Law Society president Andrew Caplen has marked the approach of the organisation’s Access to Justice Day by voicing his concerns for criminal legal aid solicitors and the criminal justice system.
Caplen, a long-time duty provider, pointed to the uncertainty that continues to afflict the sector, six months after the Ministry of Justice published its reform blueprint.
He said: ‘The MoJ issued its final response to its Transforming Legal Aid Consultation on 27 February, along with the release of the KPMG report on the ministry’s proposed two-tier contract structure. Yet most of our concerns remain to be addressed.’
The new contracting arrangements introduced two-tier contracts: one for own-client work, available to all qualifying firms; and a second for duty contracts, available to a limited number of firms. To bid for duty contracts, firms need to have an own-client contract.
The tender process for own-client work ended in May. But in late July, under pressure from the Law Society, the MoJ announced that the start date for the tender for duty provider contracts would be deferred until October.
Yet with just a few weeks to go, the ministry has failed to provide the tender information it promised to help bidder preparations.
So short is the planned time frame, with the new contracts intended to commence on 1 July next year, Caplen believes that it may be time for the MoJ to admit that the scheme as presently conceived (with so much outstanding) is unviable.
There is also no indication when the MoJ will begin paying out an estimated £9m to fund interim Crown court payments for solicitors in long-running cases, promised in March to help with their cashflow.

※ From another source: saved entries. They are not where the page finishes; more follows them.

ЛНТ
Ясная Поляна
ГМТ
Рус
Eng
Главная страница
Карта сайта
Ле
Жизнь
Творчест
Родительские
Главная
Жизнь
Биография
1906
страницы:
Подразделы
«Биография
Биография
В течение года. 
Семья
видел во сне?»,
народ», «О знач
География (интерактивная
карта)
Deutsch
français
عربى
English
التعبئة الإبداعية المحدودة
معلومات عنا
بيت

This was expected to begin in mid- to late-August.
Caplen told the Gazette: ‘The KPMG report identified a need for a different response in nine rural and 21 other areas. What is proposed by the government?

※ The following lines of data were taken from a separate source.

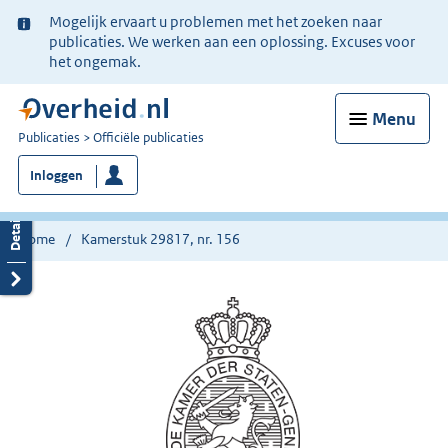
Ter
Mogelijk ervaart u problemen met het zoeken naar
informatie:
publicaties. We werken aan een oplossing. Excuses voor
het ongemak.
Menu
U
Publicaties
Officiële publicaties
bent
Inloggen
nu
hier:
Home
Kamerstuk 29817, nr. 156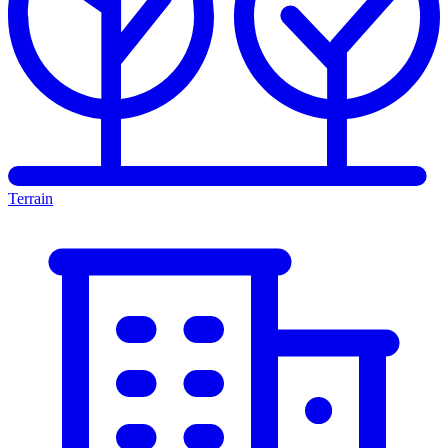
Terrain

‘We set out 45 pages of concerns on the draft duty contracts, with significant concerns for the process in the 32 Greater London contract areas. Again, what is proposed? That is why we urged a rescheduling with no contracts being awarded before May 2015. The plight of criminal law practitioners and the threat to the working of a criminal justice system worries me deeply. I stand ready to do whatever I can to assist in seeking urgent solutions.’
Caplen will launch the Access to Justice campaign at Chancery Lane on 8 September.